*** Block opens ***

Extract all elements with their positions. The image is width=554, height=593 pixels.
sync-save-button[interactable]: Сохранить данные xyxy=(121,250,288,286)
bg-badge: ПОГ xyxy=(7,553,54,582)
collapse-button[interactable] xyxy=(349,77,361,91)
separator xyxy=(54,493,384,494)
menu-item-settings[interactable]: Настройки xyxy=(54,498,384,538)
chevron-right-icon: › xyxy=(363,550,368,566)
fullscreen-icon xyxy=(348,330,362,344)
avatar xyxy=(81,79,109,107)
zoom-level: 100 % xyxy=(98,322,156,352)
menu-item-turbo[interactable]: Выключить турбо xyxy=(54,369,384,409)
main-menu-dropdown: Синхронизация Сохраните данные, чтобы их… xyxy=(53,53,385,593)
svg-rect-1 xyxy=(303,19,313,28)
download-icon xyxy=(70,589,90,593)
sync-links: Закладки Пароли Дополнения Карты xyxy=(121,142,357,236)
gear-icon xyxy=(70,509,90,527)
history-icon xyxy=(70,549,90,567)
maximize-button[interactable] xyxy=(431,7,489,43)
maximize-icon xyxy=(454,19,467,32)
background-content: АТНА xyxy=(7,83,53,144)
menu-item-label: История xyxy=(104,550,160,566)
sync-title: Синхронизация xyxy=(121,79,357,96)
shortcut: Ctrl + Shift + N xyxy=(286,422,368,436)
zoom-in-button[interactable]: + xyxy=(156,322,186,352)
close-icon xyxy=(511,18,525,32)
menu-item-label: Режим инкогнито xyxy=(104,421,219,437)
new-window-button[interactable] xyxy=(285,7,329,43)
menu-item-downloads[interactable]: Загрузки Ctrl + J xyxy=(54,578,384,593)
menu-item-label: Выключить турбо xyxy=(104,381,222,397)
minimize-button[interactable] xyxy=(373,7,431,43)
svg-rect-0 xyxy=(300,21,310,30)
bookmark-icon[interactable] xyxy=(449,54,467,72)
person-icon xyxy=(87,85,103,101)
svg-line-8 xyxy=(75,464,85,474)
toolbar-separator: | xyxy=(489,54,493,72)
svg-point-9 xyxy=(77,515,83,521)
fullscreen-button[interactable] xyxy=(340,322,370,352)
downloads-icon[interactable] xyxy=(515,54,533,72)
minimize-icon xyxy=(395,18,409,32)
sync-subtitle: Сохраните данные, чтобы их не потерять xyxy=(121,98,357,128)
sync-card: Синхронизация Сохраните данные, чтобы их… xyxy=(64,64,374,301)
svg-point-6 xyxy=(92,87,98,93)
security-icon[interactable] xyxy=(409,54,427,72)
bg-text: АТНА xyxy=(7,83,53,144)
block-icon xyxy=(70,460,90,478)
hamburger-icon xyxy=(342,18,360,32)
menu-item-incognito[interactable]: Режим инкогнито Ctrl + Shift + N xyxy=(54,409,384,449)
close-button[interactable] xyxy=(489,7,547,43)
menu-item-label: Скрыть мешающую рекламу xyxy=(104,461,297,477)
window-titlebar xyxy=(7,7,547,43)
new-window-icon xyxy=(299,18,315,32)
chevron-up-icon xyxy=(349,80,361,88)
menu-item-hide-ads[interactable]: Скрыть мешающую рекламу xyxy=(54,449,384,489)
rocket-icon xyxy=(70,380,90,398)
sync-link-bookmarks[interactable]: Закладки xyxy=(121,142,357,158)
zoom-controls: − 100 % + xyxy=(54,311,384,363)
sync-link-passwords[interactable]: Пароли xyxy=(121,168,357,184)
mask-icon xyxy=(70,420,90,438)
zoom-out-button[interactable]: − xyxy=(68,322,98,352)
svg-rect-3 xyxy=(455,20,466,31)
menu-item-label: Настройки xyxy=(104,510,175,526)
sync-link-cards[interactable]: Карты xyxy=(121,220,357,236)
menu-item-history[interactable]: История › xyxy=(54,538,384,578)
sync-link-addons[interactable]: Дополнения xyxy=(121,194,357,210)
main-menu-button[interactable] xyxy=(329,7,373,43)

*** Block closes ***

§ **TASK DESCRIPTION**:
Copy each record from above without leaving any out.

§ **PROBLEM SOLUTION**:
Extract all elements with their positions. The image is width=554, height=593 pixels.
sync-save-button[interactable]: Сохранить данные xyxy=(121,250,288,286)
bg-badge: ПОГ xyxy=(7,553,54,582)
collapse-button[interactable] xyxy=(349,77,361,91)
separator xyxy=(54,493,384,494)
menu-item-settings[interactable]: Настройки xyxy=(54,498,384,538)
chevron-right-icon: › xyxy=(363,550,368,566)
fullscreen-icon xyxy=(348,330,362,344)
avatar xyxy=(81,79,109,107)
zoom-level: 100 % xyxy=(98,322,156,352)
menu-item-turbo[interactable]: Выключить турбо xyxy=(54,369,384,409)
main-menu-dropdown: Синхронизация Сохраните данные, чтобы их… xyxy=(53,53,385,593)
svg-rect-1 xyxy=(303,19,313,28)
download-icon xyxy=(70,589,90,593)
sync-links: Закладки Пароли Дополнения Карты xyxy=(121,142,357,236)
gear-icon xyxy=(70,509,90,527)
history-icon xyxy=(70,549,90,567)
maximize-button[interactable] xyxy=(431,7,489,43)
maximize-icon xyxy=(454,19,467,32)
background-content: АТНА xyxy=(7,83,53,144)
menu-item-label: История xyxy=(104,550,160,566)
sync-title: Синхронизация xyxy=(121,79,357,96)
shortcut: Ctrl + Shift + N xyxy=(286,422,368,436)
zoom-in-button[interactable]: + xyxy=(156,322,186,352)
close-icon xyxy=(511,18,525,32)
menu-item-label: Режим инкогнито xyxy=(104,421,219,437)
new-window-button[interactable] xyxy=(285,7,329,43)
menu-item-downloads[interactable]: Загрузки Ctrl + J xyxy=(54,578,384,593)
menu-item-label: Выключить турбо xyxy=(104,381,222,397)
minimize-button[interactable] xyxy=(373,7,431,43)
svg-rect-0 xyxy=(300,21,310,30)
bookmark-icon[interactable] xyxy=(449,54,467,72)
person-icon xyxy=(87,85,103,101)
svg-line-8 xyxy=(75,464,85,474)
toolbar-separator: | xyxy=(489,54,493,72)
svg-point-9 xyxy=(77,515,83,521)
fullscreen-button[interactable] xyxy=(340,322,370,352)
downloads-icon[interactable] xyxy=(515,54,533,72)
minimize-icon xyxy=(395,18,409,32)
sync-subtitle: Сохраните данные, чтобы их не потерять xyxy=(121,98,357,128)
sync-card: Синхронизация Сохраните данные, чтобы их… xyxy=(64,64,374,301)
svg-point-6 xyxy=(92,87,98,93)
security-icon[interactable] xyxy=(409,54,427,72)
bg-text: АТНА xyxy=(7,83,53,144)
block-icon xyxy=(70,460,90,478)
hamburger-icon xyxy=(342,18,360,32)
menu-item-incognito[interactable]: Режим инкогнито Ctrl + Shift + N xyxy=(54,409,384,449)
close-button[interactable] xyxy=(489,7,547,43)
menu-item-label: Скрыть мешающую рекламу xyxy=(104,461,297,477)
window-titlebar xyxy=(7,7,547,43)
new-window-icon xyxy=(299,18,315,32)
chevron-up-icon xyxy=(349,80,361,88)
menu-item-hide-ads[interactable]: Скрыть мешающую рекламу xyxy=(54,449,384,489)
rocket-icon xyxy=(70,380,90,398)
sync-link-bookmarks[interactable]: Закладки xyxy=(121,142,357,158)
zoom-controls: − 100 % + xyxy=(54,311,384,363)
sync-link-passwords[interactable]: Пароли xyxy=(121,168,357,184)
mask-icon xyxy=(70,420,90,438)
zoom-out-button[interactable]: − xyxy=(68,322,98,352)
svg-rect-3 xyxy=(455,20,466,31)
menu-item-label: Настройки xyxy=(104,510,175,526)
sync-link-cards[interactable]: Карты xyxy=(121,220,357,236)
menu-item-history[interactable]: История › xyxy=(54,538,384,578)
sync-link-addons[interactable]: Дополнения xyxy=(121,194,357,210)
main-menu-button[interactable] xyxy=(329,7,373,43)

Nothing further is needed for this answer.